A buncha years ago, my groceries were sometimes bagged by Judy, a woman with short black hair, and the tell-tale features of Down syndrome on her face. I remember one day she was letting her mood direct her contact with my produce and bread, and it seemed to me they were getting short shrift. I remember feeling irritated with her, because MY produce and MY bread should only be treated with the utmost care. Right? Well, whatever. Then along came Kepler, and my understanding of and appreciate for Down syndrome changed dramatically. I guess Judy moved on because I didn't see her anymore. Until today.
This morning, I took Anna-Jessie to my mom's church at Mom's request. Her desire was for her entire extended family to be sitting in the second row at her church to celebrate this special day in the Christian calendar. Oh, I had plans for my entire family to be there, yes I did. And Gina was bringing her family, and Mindy was bringing Joelie. Our family would stuff a pew! Reality set in this morning, and long story short, Gina's family wasn't there, so it was just Mindy, Joelie, Anna-Jessie and myself. Mom's church is more traditional than Crossroads, but I know their music is awesome, having worked with the director at another church many years ago. Not to mention I know when my mother is excited about choral music, I tend to appreciate it as well.
And they sang . . .
The weight of sin, the sting of death Were swallowed up by righteousness Vanquished by the Son of God It was finished on the cross It was finished on the cross
Chorus And we rejoice in victory We lift our eyes to Calvary Before the battle has begun By Jesus’ blood it has been won It was finished on the cross
His gift of grace our heart betrays With urge to merit or repay We need not live to pay the cost For it was finished on the cross It was finished on the cross
And I sang it too! I couldn't help but sing along with every song as the music was stirring, the chord progressions were harmonious, and the message was pure energy.
Suddenly, in the middle of the song, I noticed Judy. Right in the center of the front row. Singing these words with all her heart. Raising her hands in worship and praise. And it touched my heart so deeply. To think that a women who has the disability she has, with experiences in her life no doubt of being rejected and sidelined, has the opportunity to stand with other Christians and sing her heart out, affirming that her battle has been won.
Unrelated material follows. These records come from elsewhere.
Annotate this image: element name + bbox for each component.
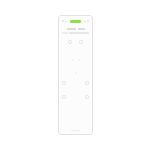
button[interactable]: App shortcut [85, 95, 89, 99]
button[interactable]: App shortcut [62, 95, 66, 99]
button[interactable] [62, 32, 89, 34]
button[interactable]: App shortcut [62, 81, 66, 85]
button[interactable] [70, 20, 81, 23]
button[interactable]: Feature tile [68, 40, 72, 44]
button[interactable]: Feature tile [79, 40, 83, 44]
button[interactable]: App shortcut [85, 81, 89, 85]
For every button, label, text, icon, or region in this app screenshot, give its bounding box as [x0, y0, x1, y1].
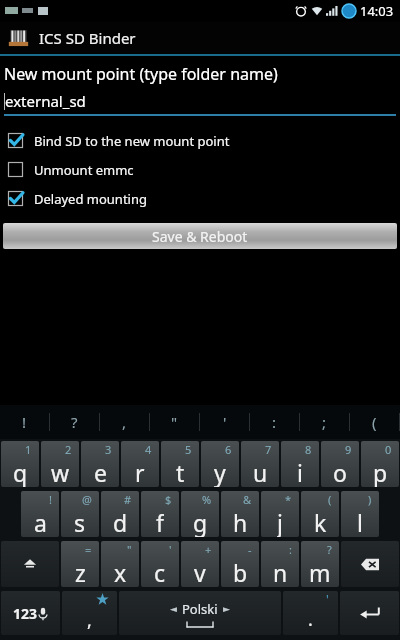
staticText: 9: [345, 442, 352, 457]
staticText: 3: [105, 442, 112, 457]
staticText: i: [297, 457, 303, 487]
staticText: k: [314, 507, 327, 537]
button[interactable]: Backspace: [340, 539, 400, 589]
button[interactable]: !: [20, 489, 60, 539]
staticText: v: [194, 557, 206, 587]
button[interactable]: Comma and settings: [61, 589, 118, 637]
staticText: 0: [385, 442, 392, 457]
button[interactable]: external_sd: [4, 91, 396, 116]
staticText: 5: [185, 442, 192, 457]
button[interactable]: 6: [200, 439, 240, 489]
staticText: (: [328, 492, 332, 507]
button[interactable]: ): [340, 489, 380, 539]
staticText: p: [373, 457, 388, 487]
button[interactable]: ICS SD Binder: [0, 22, 400, 54]
button[interactable]: 1: [0, 439, 40, 489]
button[interactable]: @: [60, 489, 100, 539]
button[interactable]: Shift: [0, 539, 60, 589]
staticText: d: [113, 507, 128, 537]
staticText: x: [114, 557, 127, 587]
staticText: y: [214, 457, 226, 487]
button[interactable]: ;: [300, 405, 349, 439]
button[interactable]: ◄: [118, 589, 282, 637]
button[interactable]: :: [250, 405, 299, 439]
staticText: ": [171, 412, 178, 432]
staticText: *: [285, 492, 292, 507]
staticText: ,: [87, 608, 92, 633]
staticText: g: [193, 507, 208, 537]
button[interactable]: 0: [360, 439, 400, 489]
button[interactable]: -: [220, 539, 260, 589]
button[interactable]: !: [0, 405, 400, 439]
staticText: t: [176, 457, 185, 487]
button[interactable]: 7: [240, 439, 280, 489]
staticText: external_sd: [5, 91, 86, 111]
staticText: 6: [225, 442, 232, 457]
staticText: ►: [223, 604, 230, 614]
button[interactable]: =: [60, 539, 100, 589]
staticText: 123: [13, 604, 38, 623]
staticText: @: [82, 492, 92, 507]
staticText: ?: [71, 412, 78, 432]
button[interactable]: ": [100, 539, 140, 589]
staticText: Unmount emmc: [34, 161, 134, 179]
button[interactable]: ?: [300, 539, 340, 589]
button[interactable]: Unmount emmc: [0, 155, 400, 184]
staticText: 8: [305, 442, 312, 457]
button[interactable]: 9: [320, 439, 360, 489]
button[interactable]: Enter: [339, 589, 400, 637]
staticText: u: [253, 457, 268, 487]
staticText: c: [154, 557, 166, 587]
button[interactable]: 4: [120, 439, 160, 489]
staticText: Bind SD to the new mount point: [34, 132, 230, 150]
button[interactable]: ': [140, 539, 180, 589]
button[interactable]: &: [220, 489, 260, 539]
staticText: =: [85, 542, 92, 557]
button[interactable]: ,: [100, 405, 149, 439]
staticText: ': [169, 542, 172, 557]
button[interactable]: ?: [50, 405, 99, 439]
staticText: a: [34, 507, 47, 537]
button[interactable]: 3: [80, 439, 120, 489]
staticText: q: [13, 457, 28, 487]
staticText: Save & Reboot: [152, 227, 248, 246]
staticText: (: [372, 412, 377, 432]
button[interactable]: :: [260, 539, 300, 589]
staticText: ": [127, 542, 132, 557]
staticText: z: [75, 557, 86, 587]
button[interactable]: ": [150, 405, 199, 439]
staticText: ': [223, 412, 227, 432]
staticText: 2: [65, 442, 72, 457]
button[interactable]: *: [260, 489, 300, 539]
button[interactable]: ': [200, 405, 249, 439]
button[interactable]: (: [300, 489, 340, 539]
staticText: ?: [327, 542, 332, 557]
staticText: j: [277, 507, 283, 537]
button[interactable]: 123: [0, 589, 61, 637]
staticText: &: [243, 492, 252, 507]
button[interactable]: Delayed mounting: [0, 184, 400, 213]
button[interactable]: (: [350, 405, 399, 439]
button[interactable]: %: [180, 489, 220, 539]
staticText: 1: [25, 442, 32, 457]
staticText: $: [165, 492, 172, 507]
button[interactable]: 8: [280, 439, 320, 489]
button[interactable]: Period: [282, 589, 339, 637]
button[interactable]: 2: [40, 439, 80, 489]
staticText: w: [51, 457, 70, 487]
button[interactable]: $: [140, 489, 180, 539]
staticText: 4: [145, 442, 152, 457]
staticText: h: [233, 507, 248, 537]
button[interactable]: +: [180, 539, 220, 589]
staticText: m: [309, 557, 331, 587]
button[interactable]: 5: [160, 439, 200, 489]
staticText: r: [135, 457, 145, 487]
staticText: New mount point (type folder name): [4, 63, 278, 85]
button[interactable]: #: [100, 489, 140, 539]
staticText: +: [205, 542, 212, 557]
staticText: o: [333, 457, 347, 487]
button[interactable]: !: [0, 405, 49, 439]
staticText: !: [49, 492, 52, 507]
button[interactable]: Save & Reboot: [3, 223, 397, 249]
button[interactable]: Bind SD to the new mount point: [0, 126, 400, 155]
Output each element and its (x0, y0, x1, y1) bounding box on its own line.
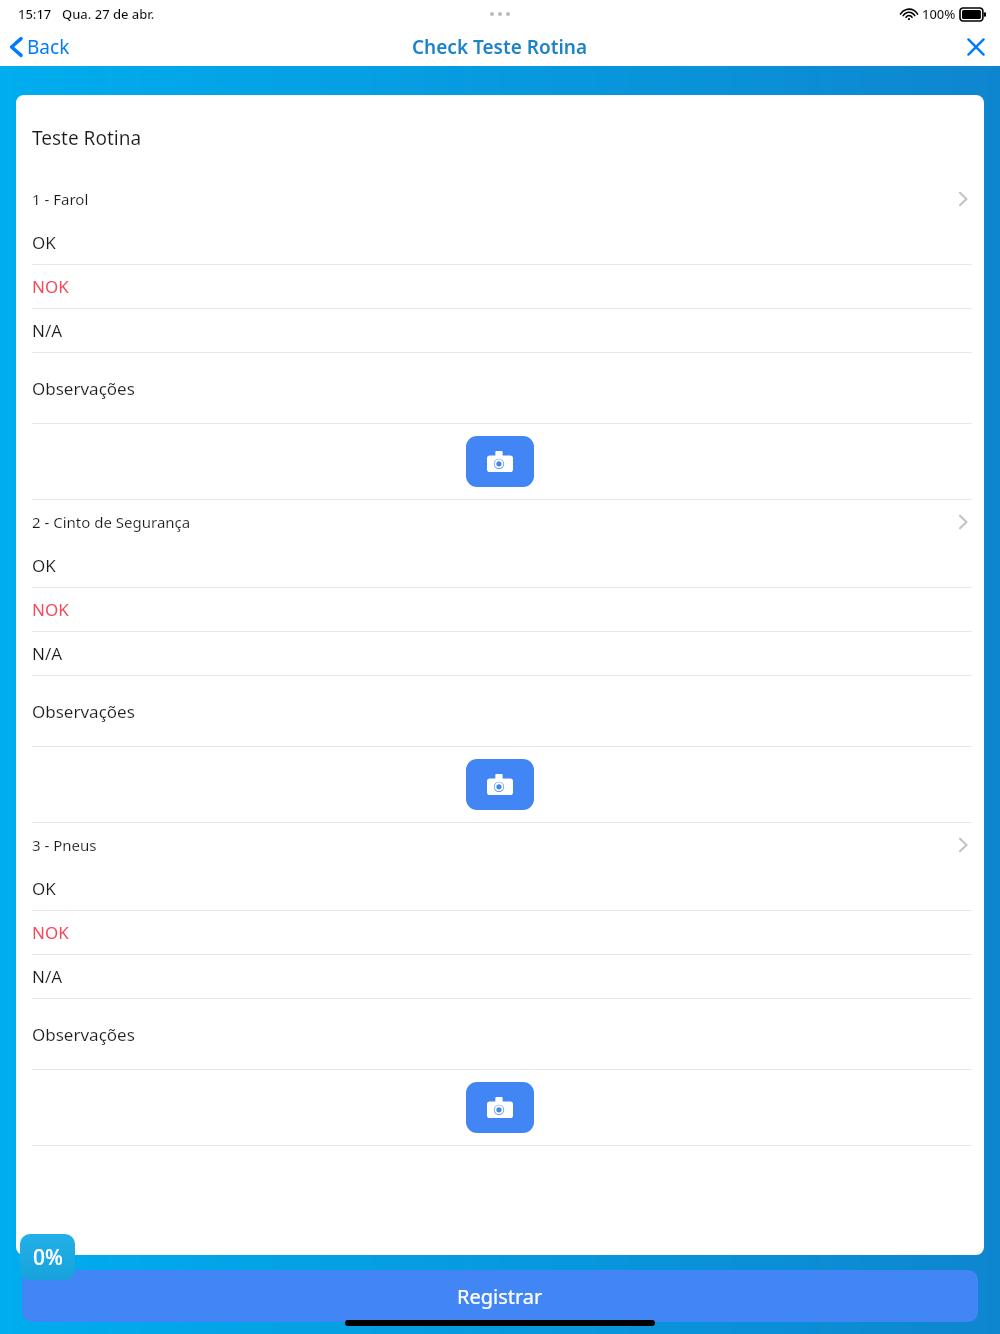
staticText: N/A (32, 319, 63, 342)
button[interactable]: Registrar (22, 1270, 978, 1322)
staticText: OK (32, 554, 56, 577)
button[interactable]: 2 - Cinto de Segurança (16, 500, 984, 544)
staticText: N/A (32, 965, 63, 988)
staticText: Qua. 27 de abr. (62, 5, 155, 23)
button[interactable]: N/A (16, 955, 984, 998)
staticText: N/A (32, 642, 63, 665)
staticText: Check Teste Rotina (412, 34, 588, 60)
button[interactable]: N/A (16, 309, 984, 352)
button[interactable]: Observações (16, 353, 984, 423)
staticText: Observações (32, 377, 135, 400)
button[interactable]: Tirar foto (466, 436, 534, 487)
staticText: 3 - Pneus (32, 835, 97, 855)
button[interactable]: Tirar foto (466, 1082, 534, 1133)
staticText: NOK (32, 275, 69, 298)
staticText: 2 - Cinto de Segurança (32, 512, 191, 532)
staticText: Observações (32, 700, 135, 723)
staticText: 100% (922, 5, 956, 23)
button[interactable]: Close (952, 31, 1000, 63)
button[interactable]: NOK (16, 265, 984, 308)
button[interactable]: N/A (16, 632, 984, 675)
button[interactable]: Back (0, 30, 80, 64)
staticText: Registrar (457, 1283, 543, 1310)
staticText: Back (27, 34, 70, 60)
staticText: NOK (32, 598, 69, 621)
staticText: 0% (33, 1243, 63, 1272)
button[interactable]: 0% (20, 1234, 75, 1280)
staticText: OK (32, 877, 56, 900)
button[interactable]: 3 - Pneus (16, 823, 984, 867)
button[interactable]: Tirar foto (466, 759, 534, 810)
staticText: Teste Rotina (32, 125, 142, 151)
button[interactable]: Observações (16, 676, 984, 746)
button[interactable]: Observações (16, 999, 984, 1069)
staticText: NOK (32, 921, 69, 944)
button[interactable]: 1 - Farol (16, 177, 984, 221)
button[interactable]: OK (16, 544, 984, 587)
button[interactable]: OK (16, 221, 984, 264)
button[interactable]: NOK (16, 911, 984, 954)
button[interactable]: NOK (16, 588, 984, 631)
staticText: 1 - Farol (32, 189, 89, 209)
staticText: OK (32, 231, 56, 254)
staticText: 15:17 (18, 5, 52, 23)
button[interactable]: OK (16, 867, 984, 910)
staticText: Observações (32, 1023, 135, 1046)
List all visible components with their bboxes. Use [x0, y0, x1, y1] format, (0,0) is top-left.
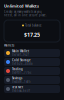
- staticText: 0x55aa…6e3f: [12, 89, 30, 92]
- staticText: Unlimited Wallets: [4, 3, 39, 9]
- button[interactable]: Cold Storage: [4, 58, 60, 66]
- staticText: Wallets: [4, 44, 14, 47]
- staticText: Create as many wallets as you need, all …: [4, 10, 47, 17]
- staticText: Total balance: [25, 24, 42, 27]
- button[interactable]: Test Net: [4, 85, 60, 93]
- button[interactable]: Trading: [4, 67, 60, 75]
- staticText: 0xc4d8…1a05: [12, 80, 31, 84]
- staticText: Main Wallet: [12, 50, 29, 53]
- button[interactable]: Main Wallet: [4, 49, 60, 57]
- staticText: Cold Storage: [12, 58, 31, 62]
- staticText: 0x7a3f…9c21: [12, 53, 30, 56]
- staticText: Savings: [12, 76, 22, 80]
- staticText: Trading: [12, 68, 23, 71]
- staticText: 0x1b2e…44da: [12, 62, 32, 66]
- staticText: $17.25: [24, 31, 40, 38]
- button[interactable]: Savings: [4, 76, 60, 84]
- staticText: Test Net: [12, 86, 23, 89]
- staticText: 0x9f01…77bc: [12, 71, 31, 74]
Tears rolled down my face as I considered how much love Christians give to others, how they include the marginalized and welcome them in with open arms.
Later, when talking with Mom about this, she told me that Judy actually sings in a monotone voice, yet she is welcomed into the choir. I love that.
I'm glad I saw Judy again. I didn't have a chance to talk with her today, but I was thankful for the opportunity to see her in a different light, one more loving and accepting than the one I had the first time I saw her many years ago. Again, I am thankful for Kepler. Again, I love the journey I am on.